Images of him whisked through her mind. Was his first Thanksgiving at home since he'd graduated as happy as it should be? Surely this hardworking man with values and integrity, who had undoubtedly saved the accident victim's life, deserved one good day. At the very least.

She set the bottles and bowl on the table. Why was
she thinking about Ryan? She liked him. She wished him well. But it wasn't as if she'd see him again. Why would she? Their paths would never cross again.

She couldn't say why that made her so sad, but it did. It felt like another loss that didn't fade but lingered as she returned to the kitchen, where the strain between her mom and dad was as unmistakable as the floor at her feet.

 

He was suffocating as sure as if his lungs had collapsed. Ryan took a long pull of the cherry soda Mom had dug out of the back of the refrigerator, from behind her bowls of salad and cranberry jelly and the covered plates of homemade fudge. The bubbly sweetness chased down his throat but didn't help him breathe any better.

Snow was starting to tumble from a peaceful sky, falling in a hush. With the pop of the woodstove and squeak and bang of the open door and Mom's cheerful hum as she checked on the turkey in the oven, he couldn't hear the quiet reverence that came. But it was there just the same. The world quieted, as if just to hear the fragile tap, tap, tap of snowflakes on the earth.

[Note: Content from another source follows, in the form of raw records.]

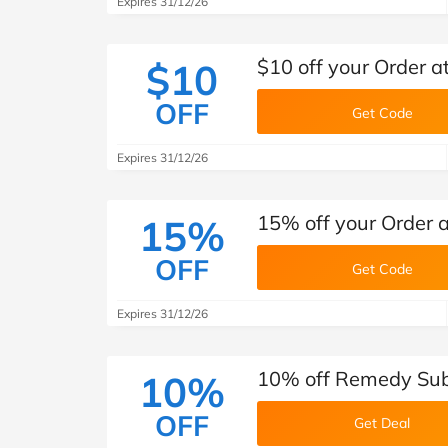
Expires 31/12/26
$10 off your Order 
$10
OFF
Get Code
Expires 31/12/26
15% off your Order
15%
OFF
Get Code
Expires 31/12/26
10% off Remedy Sub
10%
OFF
Get Deal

Heaven must be like this, Dad had said once, on their early Sunday-morning forays into the wilderness. Ryan nudged aside the ruffled edge of the frilly curtains to gaze out at the tree line.

If he looked hard enough there was the past, alive within him, as he remembered the cold creeping through the layers of wool Mom had wrapped him up
in. Snow crept over the top of his high boots to wet his pant legs tucked inside, and melted as it slid down to his ankle.